Niecałe 30 metrów od brzegu jednej z plaż na Florydzie rekin zaatakował kobietę. Plażowiczów zaalarmował krzyk i krew wodzie. 47-latka z poważną raną uda została przetransportowana do szpitala.
Niemka Karin Ulrike Stei z przyjaciółką w środę opalały się na plaży w Vero Beach na Florydzie. Około południa kobiety weszły do wody, żeby popływać. Kiedy Stei znalazła się w sięgającej pasa wodzie około 30 m od brzegu, plażowicze usłyszeli krzyk.
Nie zauważyła ataku
- Ledwie go słyszeliśmy. To mogło być jedno z dzieci na plaży. Zrozumieliśmy, co się dzieje, gdy zobaczyliśmy krew wodzie. Zrozumiałem, że to musiał być atak rekina - opowiadał w lokalnej prasie Dave Daniels, jeden z plażowiczów.
Rekin wgryzł się do kości
Widząc z brzegu, co się dzieje, Daniels ruszył na pomoc, a jego żona zadzwoniła na numer alarmowy. To samo zrobili lokalni ratownicy Eric Toomsoo i Jordan Farrow, którzy wyciągnęli z wody ranną kobietę. Razem z miejscową pielęgniarką udzielili jej doraźnej pomocy.

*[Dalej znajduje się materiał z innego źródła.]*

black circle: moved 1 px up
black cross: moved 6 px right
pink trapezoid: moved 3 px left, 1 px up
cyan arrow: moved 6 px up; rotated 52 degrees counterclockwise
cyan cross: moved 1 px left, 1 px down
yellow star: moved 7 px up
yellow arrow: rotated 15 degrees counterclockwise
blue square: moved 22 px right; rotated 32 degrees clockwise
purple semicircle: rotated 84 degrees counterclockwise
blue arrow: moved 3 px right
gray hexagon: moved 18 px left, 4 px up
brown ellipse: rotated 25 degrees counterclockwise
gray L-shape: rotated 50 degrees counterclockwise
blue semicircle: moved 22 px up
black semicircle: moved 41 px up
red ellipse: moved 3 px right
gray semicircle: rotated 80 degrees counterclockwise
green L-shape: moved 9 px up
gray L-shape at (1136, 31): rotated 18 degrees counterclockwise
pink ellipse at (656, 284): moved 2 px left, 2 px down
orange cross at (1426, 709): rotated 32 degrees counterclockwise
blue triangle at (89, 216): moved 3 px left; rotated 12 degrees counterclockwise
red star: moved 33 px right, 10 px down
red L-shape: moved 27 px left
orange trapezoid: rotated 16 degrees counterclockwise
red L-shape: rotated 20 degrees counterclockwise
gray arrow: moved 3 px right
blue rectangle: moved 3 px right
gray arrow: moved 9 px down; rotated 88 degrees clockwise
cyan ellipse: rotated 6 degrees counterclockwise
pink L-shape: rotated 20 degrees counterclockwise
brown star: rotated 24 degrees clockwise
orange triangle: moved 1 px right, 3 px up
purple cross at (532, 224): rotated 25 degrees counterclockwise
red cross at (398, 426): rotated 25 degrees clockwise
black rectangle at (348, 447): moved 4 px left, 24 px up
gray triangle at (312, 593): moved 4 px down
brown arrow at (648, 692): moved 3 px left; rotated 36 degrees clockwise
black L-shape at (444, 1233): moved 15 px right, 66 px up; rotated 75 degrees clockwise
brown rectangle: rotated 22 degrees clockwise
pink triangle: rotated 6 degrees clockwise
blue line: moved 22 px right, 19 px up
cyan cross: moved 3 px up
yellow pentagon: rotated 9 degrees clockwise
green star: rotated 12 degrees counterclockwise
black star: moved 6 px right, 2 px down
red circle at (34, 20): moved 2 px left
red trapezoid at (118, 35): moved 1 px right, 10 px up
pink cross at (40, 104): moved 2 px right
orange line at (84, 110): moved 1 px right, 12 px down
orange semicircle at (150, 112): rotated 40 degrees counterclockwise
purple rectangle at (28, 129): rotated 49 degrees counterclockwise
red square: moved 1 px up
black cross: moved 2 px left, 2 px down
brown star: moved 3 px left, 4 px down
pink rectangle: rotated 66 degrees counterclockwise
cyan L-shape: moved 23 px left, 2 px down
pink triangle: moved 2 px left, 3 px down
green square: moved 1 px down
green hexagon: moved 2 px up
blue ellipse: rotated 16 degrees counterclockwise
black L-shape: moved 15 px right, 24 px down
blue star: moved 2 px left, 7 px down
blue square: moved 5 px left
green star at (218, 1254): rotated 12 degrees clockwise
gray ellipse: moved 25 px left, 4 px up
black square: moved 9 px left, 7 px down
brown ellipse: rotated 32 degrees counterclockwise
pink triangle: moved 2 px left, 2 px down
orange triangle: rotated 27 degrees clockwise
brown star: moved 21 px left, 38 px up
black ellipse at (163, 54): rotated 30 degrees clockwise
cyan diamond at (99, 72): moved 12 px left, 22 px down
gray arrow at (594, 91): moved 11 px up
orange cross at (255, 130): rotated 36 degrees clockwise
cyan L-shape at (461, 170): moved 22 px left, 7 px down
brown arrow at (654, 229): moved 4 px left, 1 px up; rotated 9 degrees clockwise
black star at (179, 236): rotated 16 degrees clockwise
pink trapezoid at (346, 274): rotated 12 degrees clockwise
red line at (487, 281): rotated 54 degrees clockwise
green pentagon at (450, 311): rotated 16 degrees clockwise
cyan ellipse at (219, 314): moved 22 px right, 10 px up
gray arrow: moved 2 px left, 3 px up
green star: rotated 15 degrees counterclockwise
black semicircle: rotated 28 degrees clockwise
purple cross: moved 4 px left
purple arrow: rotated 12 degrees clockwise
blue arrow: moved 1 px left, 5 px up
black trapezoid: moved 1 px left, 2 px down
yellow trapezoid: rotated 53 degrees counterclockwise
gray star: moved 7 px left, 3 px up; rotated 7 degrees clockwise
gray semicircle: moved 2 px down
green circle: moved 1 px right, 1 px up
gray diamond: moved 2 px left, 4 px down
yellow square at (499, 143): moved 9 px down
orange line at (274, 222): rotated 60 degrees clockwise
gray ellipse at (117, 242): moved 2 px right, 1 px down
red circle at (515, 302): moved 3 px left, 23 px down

Głębokie do kości ugryzienie rekina pozbawiło Niemkę sporej ilości tkanki uda. Kobieta straciła też dużo krwi. Była przytomna, kiedy transportowano ją do szpitala.
Na plaży pojawiły się ostrzegawcze czerwone flagi. Służby ostrzegają ludzi, żeby nie kąpali się w tym rejonie.